Requirement:
Quote exactly the lines running from the line with "de sesión activos" to the end of the entries, including both, and nothing else.

Task inputs:

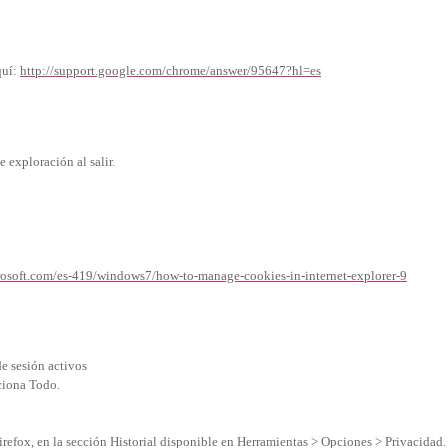
quí:
http://support.google.com/chrome/answer/95647?hl=es
e exploración al salir.
rosoft.com/es-419/windows7/how-to-manage-cookies-in-internet-explorer-9
de sesión activos
ciona Todo.
irefox, en la sección Historial disponible en Herramientas > Opciones > Privacidad.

Expected answer:
de sesión activos
ciona Todo.
irefox, en la sección Historial disponible en Herramientas > Opciones > Privacidad.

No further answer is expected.